_What is expected_
Look through the lines below; wherever the word "Керамогранит" appears, copy that line.

====== Working data ======

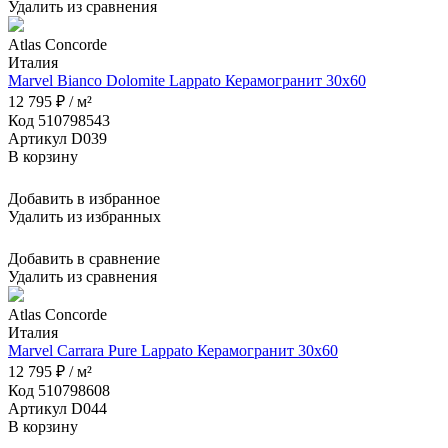
Удалить из сравнения
Atlas Concorde
Италия
Marvel Bianco Dolomite Lappato Керамогранит 30x60
12 795 ₽ / м²
Код 510798543
Артикул D039
В корзину
Добавить в избранное
Удалить из избранных
Добавить в сравнение
Удалить из сравнения
Atlas Concorde
Италия
Marvel Carrara Pure Lappato Керамогранит 30x60
12 795 ₽ / м²
Код 510798608
Артикул D044
В корзину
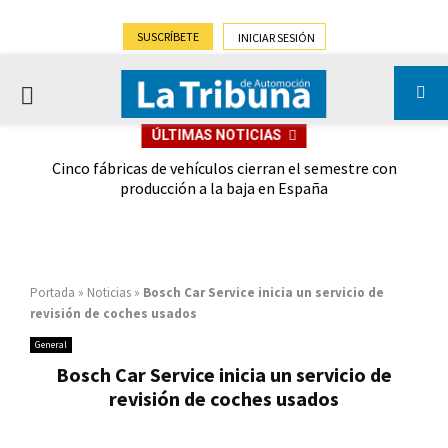
SUSCRÍBETE
INICIAR SESIÓN
PRIMARY
ÚLTIMAS NOTICIAS
MENU
 las
Cinco fábricas de vehículos cierran el semestre con
G
ión
producción a la baja en España
Portada
»
Noticias
»
Bosch Car Service inicia un servicio de
revisión de coches usados
General
Bosch Car Service inicia un servicio de
revisión de coches usados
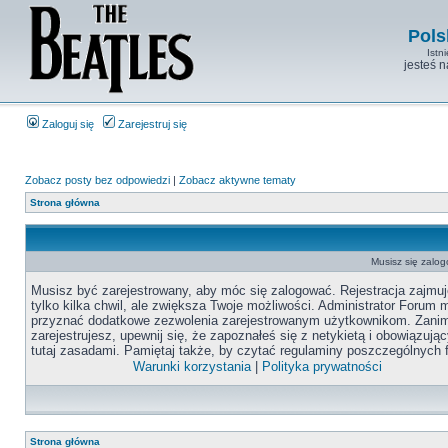
Pols
Istn
jesteś 
Zaloguj się
Zarejestruj się
Zobacz posty bez odpowiedzi
|
Zobacz aktywne tematy
Strona główna
Musisz się zalo
Musisz być zarejestrowany, aby móc się zalogować. Rejestracja zajmuj
tylko kilka chwil, ale zwiększa Twoje możliwości. Administrator Forum
przyznać dodatkowe zezwolenia zarejestrowanym użytkownikom. Zanim
zarejestrujesz, upewnij się, że zapoznałeś się z netykietą i obowiązują
tutaj zasadami. Pamiętaj także, by czytać regulaminy poszczególnych 
Warunki korzystania
|
Polityka prywatności
Strona główna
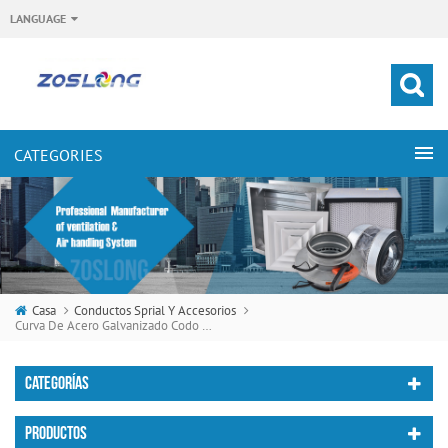
LANGUAGE
Casa
Conductos Sprial Y Accesorios
Curva De Acero Galvanizado Codo De 90 Grados
CATEGORÍAS
PRODUCTOS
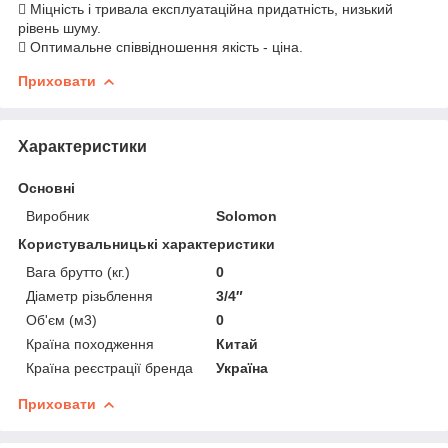
 Міцність і тривала експлуатаційна придатність, низький
рівень шуму.
 Оптимальне співвідношення якість - ціна.
Приховати
Характеристики
Основні
Виробник
Solomon
Користувальницькі характеристики
Вага брутто (кг.)
0
Діаметр різьблення
3/4″
Об'єм (м3)
0
Країна походження
Китай
Країна реєстрації бренда
Україна
Приховати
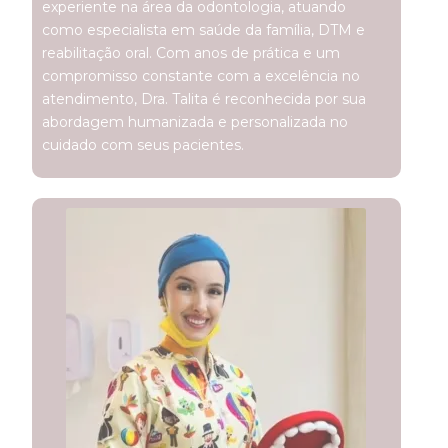
experiente na área da odontologia, atuando
como especialista em saúde da família, DTM e
reabilitação oral. Com anos de prática e um
compromisso constante com a excelência no
atendimento, Dra. Talita é reconhecida por sua
abordagem humanizada e personalizada no
cuidado com seus pacientes.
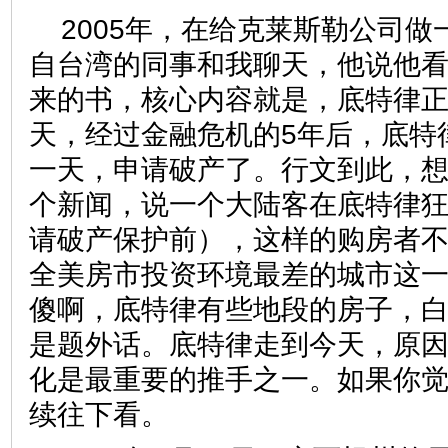
2005年，在给克莱斯勒公司
自台湾的同事和我聊天，他说他
来的书，核心内容就是，底特律
天，经过金融危机的5年后，底特
一天，申请破产了。行文到此，
个新闻，说一个大陆客在底特律狂
请破产保护前），这样的购房者
全美房市投资环境最差的城市这
傻啊，底特律有些地段的房子，
是题外话。底特律走到今天，原
化是最重要的推手之一。如果你
续往下看。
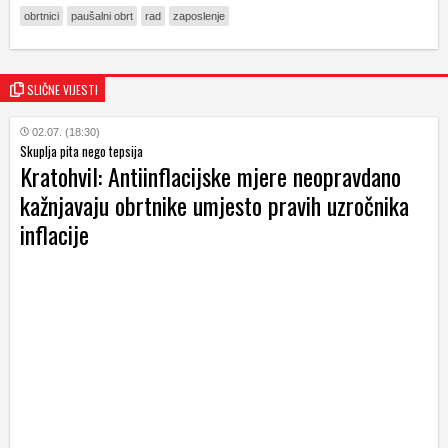
obrtnici
paušalni obrt
rad
zaposlenje
SLIČNE VIJESTI
02.07. (18:30)
Skuplja pita nego tepsija
Kratohvil: Antiinflacijske mjere neopravdano
kažnjavaju obrtnike umjesto pravih uzročnika
inflacije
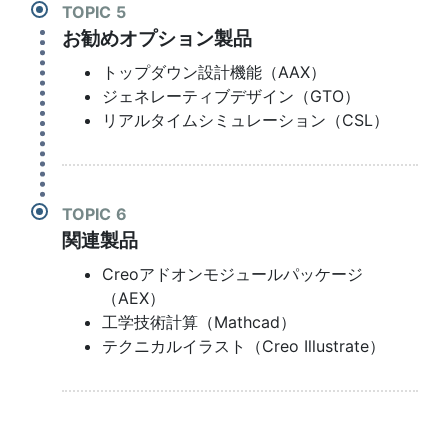
TOPIC
お勧めオプション製品
トップダウン設計機能（AAX）
ジェネレーティブデザイン（GTO）
リアルタイムシミュレーション（CSL）
TOPIC
関連製品
Creoアドオンモジュールパッケージ
（AEX）
工学技術計算（Mathcad）
テクニカルイラスト（Creo Illustrate）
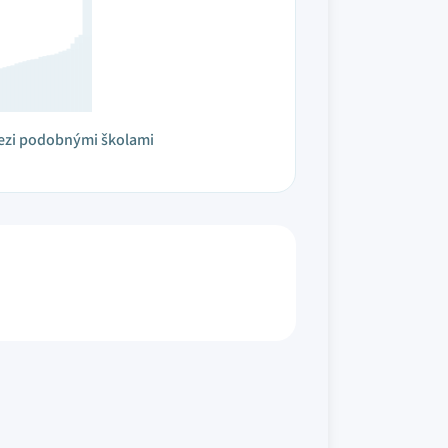
ezi podobnými školami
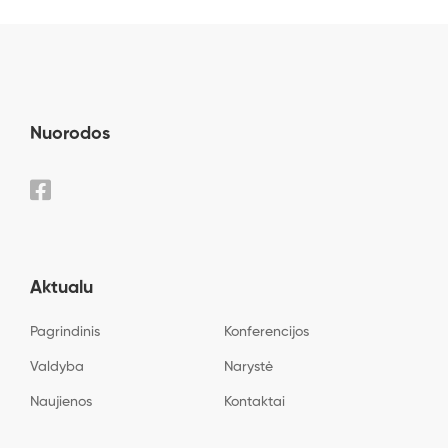
Nuorodos
Aktualu
Pagrindinis
Konferencijos
Valdyba
Narystė
Naujienos
Kontaktai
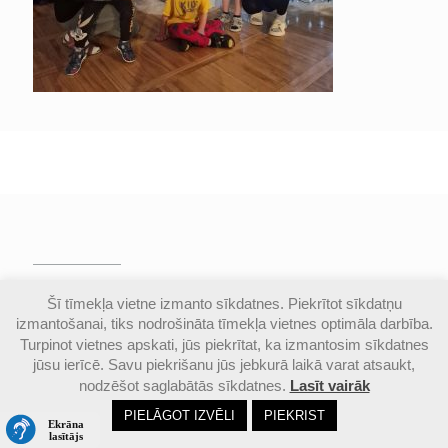
© Valmieras Gaujas krasta vidusskola | Visas
Šī tīmekļa vietne izmanto sīkdatnes. Piekrītot sīkdatņu
autortiesības aizsargātas |
Piekļūstamības
izmantošanai, tiks nodrošināta tīmekļa vietnes optimāla darbība.
paziņojums
Turpinot vietnes apskati, jūs piekrītat, ka izmantosim sīkdatnes
jūsu ierīcē. Savu piekrišanu jūs jebkurā laikā varat atsaukt,
nodzēšot saglabātās sīkdatnes.
Lasīt vairāk
Email
Google
Ph
PIELĀGOT IZVĒLI
PIEKRIST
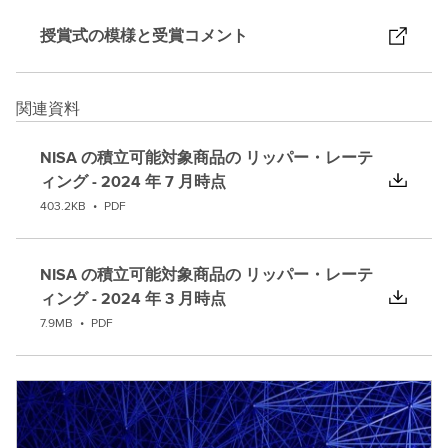
授賞式の模様と受賞コメント
関連資料
NISA の積立可能対象商品の リッパー・レーテ
ィング - 2024 年 7 月時点
403.2KB
•
PDF
NISA の積立可能対象商品の リッパー・レーテ
ィング - 2024 年 3 月時点
7.9MB
•
PDF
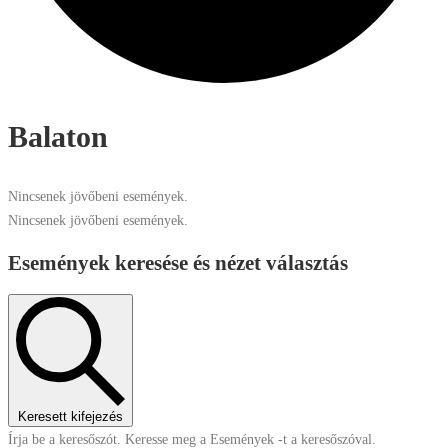
Balaton
Nincsenek jövőbeni események.
Nincsenek jövőbeni események.
Események keresése és nézet választás
Keresett kifejezés
Írja be a keresőszót. Keresse meg a Események -t a keresőszóval.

======

_Response box_
Marvel Bianco Dolomite Lappato Керамогранит 30x60
Marvel Carrara Pure Lappato Керамогранит 30x60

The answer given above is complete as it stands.